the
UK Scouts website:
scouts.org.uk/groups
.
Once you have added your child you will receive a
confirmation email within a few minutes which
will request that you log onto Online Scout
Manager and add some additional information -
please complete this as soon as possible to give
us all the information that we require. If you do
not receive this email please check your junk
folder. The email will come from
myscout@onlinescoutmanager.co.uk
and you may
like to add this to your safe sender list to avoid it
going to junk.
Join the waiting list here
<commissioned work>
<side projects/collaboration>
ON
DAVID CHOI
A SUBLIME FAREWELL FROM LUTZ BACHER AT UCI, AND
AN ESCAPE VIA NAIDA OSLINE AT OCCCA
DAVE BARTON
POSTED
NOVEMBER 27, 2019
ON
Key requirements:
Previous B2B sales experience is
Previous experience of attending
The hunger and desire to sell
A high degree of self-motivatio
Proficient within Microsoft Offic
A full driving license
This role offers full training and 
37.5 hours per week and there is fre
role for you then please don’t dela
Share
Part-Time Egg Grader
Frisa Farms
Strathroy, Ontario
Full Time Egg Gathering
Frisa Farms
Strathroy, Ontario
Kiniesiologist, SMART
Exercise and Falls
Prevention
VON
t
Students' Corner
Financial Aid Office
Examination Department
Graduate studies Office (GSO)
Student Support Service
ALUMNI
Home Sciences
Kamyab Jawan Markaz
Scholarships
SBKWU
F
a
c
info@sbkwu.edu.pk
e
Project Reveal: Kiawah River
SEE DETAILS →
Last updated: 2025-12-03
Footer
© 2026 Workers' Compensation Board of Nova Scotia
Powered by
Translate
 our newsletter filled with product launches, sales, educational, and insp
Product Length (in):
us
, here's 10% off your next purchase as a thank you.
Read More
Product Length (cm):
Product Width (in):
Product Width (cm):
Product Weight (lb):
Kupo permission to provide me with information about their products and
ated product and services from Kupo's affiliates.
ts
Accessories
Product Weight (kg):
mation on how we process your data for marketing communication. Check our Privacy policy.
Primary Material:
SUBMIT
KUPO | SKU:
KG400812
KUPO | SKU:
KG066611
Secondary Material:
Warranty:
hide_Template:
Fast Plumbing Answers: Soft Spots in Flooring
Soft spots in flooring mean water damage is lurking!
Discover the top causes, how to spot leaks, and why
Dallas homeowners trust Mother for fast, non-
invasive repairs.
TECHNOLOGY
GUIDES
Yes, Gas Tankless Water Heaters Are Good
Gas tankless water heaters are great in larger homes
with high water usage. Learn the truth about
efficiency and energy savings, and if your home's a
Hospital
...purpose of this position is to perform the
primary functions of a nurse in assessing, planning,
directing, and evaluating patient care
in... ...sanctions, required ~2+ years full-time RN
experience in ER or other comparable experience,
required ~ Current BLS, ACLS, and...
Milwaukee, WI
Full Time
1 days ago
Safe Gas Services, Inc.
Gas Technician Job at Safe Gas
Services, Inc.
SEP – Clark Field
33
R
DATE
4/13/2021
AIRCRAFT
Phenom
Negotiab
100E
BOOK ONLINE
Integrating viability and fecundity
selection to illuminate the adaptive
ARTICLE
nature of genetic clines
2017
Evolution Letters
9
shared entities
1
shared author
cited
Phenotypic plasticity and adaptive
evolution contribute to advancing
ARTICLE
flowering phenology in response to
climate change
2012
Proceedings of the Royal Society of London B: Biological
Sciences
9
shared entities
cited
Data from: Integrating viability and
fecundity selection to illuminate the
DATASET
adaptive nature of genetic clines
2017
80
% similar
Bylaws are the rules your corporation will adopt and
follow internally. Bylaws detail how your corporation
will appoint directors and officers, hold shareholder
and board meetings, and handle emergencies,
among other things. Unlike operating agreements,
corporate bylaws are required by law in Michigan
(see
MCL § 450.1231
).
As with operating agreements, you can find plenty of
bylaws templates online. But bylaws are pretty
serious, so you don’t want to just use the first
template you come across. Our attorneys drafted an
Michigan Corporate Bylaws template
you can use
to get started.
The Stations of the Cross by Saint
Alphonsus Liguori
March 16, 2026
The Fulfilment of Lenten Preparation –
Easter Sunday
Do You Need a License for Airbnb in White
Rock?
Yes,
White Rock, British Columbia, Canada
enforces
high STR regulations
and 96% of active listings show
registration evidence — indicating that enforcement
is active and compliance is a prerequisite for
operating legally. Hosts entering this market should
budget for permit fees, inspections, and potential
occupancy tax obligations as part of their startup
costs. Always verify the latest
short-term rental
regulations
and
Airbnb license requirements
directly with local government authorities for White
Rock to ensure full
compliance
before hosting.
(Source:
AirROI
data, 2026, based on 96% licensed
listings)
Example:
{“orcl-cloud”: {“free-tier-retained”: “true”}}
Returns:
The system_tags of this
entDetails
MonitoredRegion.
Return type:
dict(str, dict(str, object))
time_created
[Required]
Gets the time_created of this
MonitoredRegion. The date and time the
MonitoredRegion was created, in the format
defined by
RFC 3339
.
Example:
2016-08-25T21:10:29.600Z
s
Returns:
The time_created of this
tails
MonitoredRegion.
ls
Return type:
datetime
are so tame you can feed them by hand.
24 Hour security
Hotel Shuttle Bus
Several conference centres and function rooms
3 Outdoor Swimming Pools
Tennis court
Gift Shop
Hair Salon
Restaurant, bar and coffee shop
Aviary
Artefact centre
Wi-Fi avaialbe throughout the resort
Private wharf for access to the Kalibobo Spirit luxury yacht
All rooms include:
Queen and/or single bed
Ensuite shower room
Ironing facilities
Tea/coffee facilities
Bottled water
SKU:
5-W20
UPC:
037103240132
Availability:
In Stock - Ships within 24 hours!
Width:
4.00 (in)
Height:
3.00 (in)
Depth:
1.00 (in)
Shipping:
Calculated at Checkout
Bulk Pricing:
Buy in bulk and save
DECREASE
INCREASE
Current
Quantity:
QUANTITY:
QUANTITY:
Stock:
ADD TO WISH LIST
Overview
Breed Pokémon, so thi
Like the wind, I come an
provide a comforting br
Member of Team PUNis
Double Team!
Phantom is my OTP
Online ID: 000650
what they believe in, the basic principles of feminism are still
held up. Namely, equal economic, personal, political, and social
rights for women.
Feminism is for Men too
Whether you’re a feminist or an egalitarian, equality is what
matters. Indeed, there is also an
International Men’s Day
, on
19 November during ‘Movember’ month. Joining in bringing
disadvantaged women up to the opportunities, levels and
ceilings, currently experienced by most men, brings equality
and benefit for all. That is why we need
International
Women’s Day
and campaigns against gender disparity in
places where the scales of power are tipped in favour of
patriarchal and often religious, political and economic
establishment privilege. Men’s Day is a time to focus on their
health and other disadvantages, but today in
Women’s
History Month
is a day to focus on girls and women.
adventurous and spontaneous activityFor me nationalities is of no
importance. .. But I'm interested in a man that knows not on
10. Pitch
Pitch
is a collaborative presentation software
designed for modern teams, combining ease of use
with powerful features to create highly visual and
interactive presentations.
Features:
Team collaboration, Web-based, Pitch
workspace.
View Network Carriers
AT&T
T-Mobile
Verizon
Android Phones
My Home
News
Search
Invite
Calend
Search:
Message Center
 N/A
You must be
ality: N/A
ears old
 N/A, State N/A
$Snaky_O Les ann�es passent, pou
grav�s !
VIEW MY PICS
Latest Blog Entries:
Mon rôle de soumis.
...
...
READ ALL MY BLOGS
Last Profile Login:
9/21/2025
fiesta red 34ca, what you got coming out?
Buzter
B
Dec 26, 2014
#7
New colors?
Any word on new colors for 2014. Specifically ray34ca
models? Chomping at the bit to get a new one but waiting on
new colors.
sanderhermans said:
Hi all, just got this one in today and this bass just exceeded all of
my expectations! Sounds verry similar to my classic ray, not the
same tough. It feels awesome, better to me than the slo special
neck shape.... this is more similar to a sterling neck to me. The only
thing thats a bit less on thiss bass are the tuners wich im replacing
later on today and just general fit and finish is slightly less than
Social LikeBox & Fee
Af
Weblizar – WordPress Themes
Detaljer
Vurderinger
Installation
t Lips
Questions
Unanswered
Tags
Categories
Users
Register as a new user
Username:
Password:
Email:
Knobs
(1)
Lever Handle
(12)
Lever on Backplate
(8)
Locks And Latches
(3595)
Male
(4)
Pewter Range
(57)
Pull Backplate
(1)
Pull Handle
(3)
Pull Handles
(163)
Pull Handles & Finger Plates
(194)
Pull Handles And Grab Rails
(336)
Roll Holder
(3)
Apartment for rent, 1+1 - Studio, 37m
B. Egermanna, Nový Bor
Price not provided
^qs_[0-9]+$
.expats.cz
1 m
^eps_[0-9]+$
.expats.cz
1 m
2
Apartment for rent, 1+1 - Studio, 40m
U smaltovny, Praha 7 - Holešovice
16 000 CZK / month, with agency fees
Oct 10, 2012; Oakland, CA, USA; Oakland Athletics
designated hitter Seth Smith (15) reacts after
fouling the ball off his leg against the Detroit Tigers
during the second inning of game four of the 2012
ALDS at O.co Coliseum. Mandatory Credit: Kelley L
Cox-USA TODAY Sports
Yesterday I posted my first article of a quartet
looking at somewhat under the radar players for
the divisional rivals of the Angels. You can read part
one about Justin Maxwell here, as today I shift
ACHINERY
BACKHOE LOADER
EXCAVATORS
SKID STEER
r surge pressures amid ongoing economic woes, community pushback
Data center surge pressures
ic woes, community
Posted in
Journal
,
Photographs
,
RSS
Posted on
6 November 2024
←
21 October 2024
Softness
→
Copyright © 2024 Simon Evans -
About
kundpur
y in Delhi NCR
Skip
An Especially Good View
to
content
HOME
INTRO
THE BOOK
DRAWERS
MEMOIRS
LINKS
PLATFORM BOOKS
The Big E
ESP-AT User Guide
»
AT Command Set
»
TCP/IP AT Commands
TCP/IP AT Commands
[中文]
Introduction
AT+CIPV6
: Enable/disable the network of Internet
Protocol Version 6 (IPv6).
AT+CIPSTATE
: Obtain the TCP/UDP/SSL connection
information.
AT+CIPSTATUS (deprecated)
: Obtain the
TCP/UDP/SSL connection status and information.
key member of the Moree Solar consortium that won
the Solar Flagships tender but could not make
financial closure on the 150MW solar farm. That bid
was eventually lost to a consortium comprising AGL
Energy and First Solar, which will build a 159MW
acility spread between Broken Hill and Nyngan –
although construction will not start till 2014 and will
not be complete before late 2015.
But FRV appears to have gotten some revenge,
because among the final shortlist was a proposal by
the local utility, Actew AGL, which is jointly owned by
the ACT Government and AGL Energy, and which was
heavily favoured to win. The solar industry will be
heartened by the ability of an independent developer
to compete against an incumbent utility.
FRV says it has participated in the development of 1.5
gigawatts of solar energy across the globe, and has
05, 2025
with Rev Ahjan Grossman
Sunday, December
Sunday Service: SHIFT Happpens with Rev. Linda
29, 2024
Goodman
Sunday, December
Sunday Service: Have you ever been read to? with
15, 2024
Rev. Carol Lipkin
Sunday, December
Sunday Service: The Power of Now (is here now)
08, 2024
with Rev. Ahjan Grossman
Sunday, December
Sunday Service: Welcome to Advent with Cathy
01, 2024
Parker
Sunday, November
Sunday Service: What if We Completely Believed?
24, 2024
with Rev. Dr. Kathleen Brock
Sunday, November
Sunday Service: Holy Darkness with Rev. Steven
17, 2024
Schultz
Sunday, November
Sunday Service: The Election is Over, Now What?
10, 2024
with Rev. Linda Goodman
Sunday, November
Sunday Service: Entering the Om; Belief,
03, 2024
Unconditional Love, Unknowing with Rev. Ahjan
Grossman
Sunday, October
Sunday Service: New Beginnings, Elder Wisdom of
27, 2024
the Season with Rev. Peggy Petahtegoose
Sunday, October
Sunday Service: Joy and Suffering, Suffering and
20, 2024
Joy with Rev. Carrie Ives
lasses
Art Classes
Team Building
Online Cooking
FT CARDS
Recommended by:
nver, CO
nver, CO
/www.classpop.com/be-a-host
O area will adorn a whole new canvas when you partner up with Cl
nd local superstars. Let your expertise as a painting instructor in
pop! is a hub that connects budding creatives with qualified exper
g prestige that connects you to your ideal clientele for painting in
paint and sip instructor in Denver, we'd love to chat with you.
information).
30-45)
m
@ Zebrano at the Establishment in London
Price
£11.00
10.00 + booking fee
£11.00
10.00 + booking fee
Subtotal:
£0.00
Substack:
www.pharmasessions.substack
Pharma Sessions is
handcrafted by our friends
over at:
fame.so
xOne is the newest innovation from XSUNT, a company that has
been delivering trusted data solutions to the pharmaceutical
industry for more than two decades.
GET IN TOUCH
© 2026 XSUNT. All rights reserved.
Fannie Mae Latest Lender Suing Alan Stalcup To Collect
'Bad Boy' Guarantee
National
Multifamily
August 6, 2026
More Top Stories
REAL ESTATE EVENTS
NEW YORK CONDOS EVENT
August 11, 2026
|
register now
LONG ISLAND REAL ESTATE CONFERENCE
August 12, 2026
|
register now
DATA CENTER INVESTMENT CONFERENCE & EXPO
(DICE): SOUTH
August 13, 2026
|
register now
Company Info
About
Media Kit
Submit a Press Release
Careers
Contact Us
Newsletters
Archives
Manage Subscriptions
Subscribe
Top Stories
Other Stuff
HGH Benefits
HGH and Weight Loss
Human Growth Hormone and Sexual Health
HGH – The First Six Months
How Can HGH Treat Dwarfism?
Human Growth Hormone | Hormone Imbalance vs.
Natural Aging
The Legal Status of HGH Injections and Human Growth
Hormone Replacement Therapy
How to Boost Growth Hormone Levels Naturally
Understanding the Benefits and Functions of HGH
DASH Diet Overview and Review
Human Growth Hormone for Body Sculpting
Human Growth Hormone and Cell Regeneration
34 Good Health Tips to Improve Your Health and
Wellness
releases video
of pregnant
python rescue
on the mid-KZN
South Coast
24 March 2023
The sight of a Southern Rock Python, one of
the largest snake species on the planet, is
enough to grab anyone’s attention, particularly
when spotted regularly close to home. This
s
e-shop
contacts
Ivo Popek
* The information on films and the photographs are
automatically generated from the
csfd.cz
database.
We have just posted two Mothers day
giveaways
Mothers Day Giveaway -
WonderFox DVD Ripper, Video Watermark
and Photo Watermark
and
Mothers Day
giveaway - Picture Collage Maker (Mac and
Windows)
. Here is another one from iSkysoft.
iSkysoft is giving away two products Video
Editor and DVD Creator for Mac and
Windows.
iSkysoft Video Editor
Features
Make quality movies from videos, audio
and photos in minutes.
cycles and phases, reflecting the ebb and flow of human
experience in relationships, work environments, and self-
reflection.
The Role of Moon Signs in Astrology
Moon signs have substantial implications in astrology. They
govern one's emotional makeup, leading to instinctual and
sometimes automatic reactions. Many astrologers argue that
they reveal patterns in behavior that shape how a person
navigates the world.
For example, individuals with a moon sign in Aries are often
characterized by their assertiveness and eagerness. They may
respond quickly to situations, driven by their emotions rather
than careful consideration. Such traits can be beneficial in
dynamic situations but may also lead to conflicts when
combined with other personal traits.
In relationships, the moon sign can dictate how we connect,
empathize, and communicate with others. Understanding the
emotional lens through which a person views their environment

──────────

▶ [EXERCISE DESCRIPTION]: Filter the listing above so that only lines holding the word "shape" remain, and report those lines.

▶ [FINAL ANSWER]:
neck shape.... this is more similar to a sterling neck to me. The only
they reveal patterns in behavior that shape how a person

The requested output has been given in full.